[291] in linux-net channel archive
Re: csum_partial_copyffs (1.3.0) loses big on Pentium
daemon@ATHENA.MIT.EDU (Matti E. Aarnio [OH1MQK])
Tue May 9 08:37:00 1995
From: "Matti E. Aarnio [OH1MQK]" <mea@mea.cc.utu.fi>
To: ftom@netcom.com (Tom May)
Date: Tue, 9 May 1995 13:16:50 +0300 (EET DST)
Cc: linux-net@vger.rutgers.edu
In-Reply-To: <199505090616.XAA12479@netcom7.netcom.com> from "Tom May" at May 8, 95 11:16:49 pm
> Hi,
>
> It looks like the new function csum_partial_copyffs() in the 1.3.0 net
> code is a win on a 486, but it is an extremely bad lose on a Pentium.
....
> And, if you paid any attention to those results, you may have noticed
> that the 486 is running the old code *FASTER* than the Pentium on the
> "mixed" and "large" packet tests. If anybody can explain what's going
> on, please do.
I do venture a guess that it is about pipeline stall.

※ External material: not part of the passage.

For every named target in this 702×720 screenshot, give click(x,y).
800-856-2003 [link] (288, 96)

That is, Pentium has two integer units, which share
common register file. Now if unit 1 is changing register
X, unit 2 must delay an instruction needing data from that
register, until data arrives there.
This is also why the original (it is still the same, I think)
bogomips-loop produces surprisingly low figures for Pentiums.
There is a prooven speed enchangement of adding a couple NOPs
to the loop so that P5 won't go to pipeline stall.
(but doing so must be matched in the microsec delay code!
However Linus has (apparently) decided against of doing such
a change on code, which does not affect system performance,
but would invalidate benchmarking between old and new versions.)
... but you Assembler Hackers knew this already, didn't you ?
> Sincerely,
> Tom.
/Matti Aarnio <mea@utu.fi>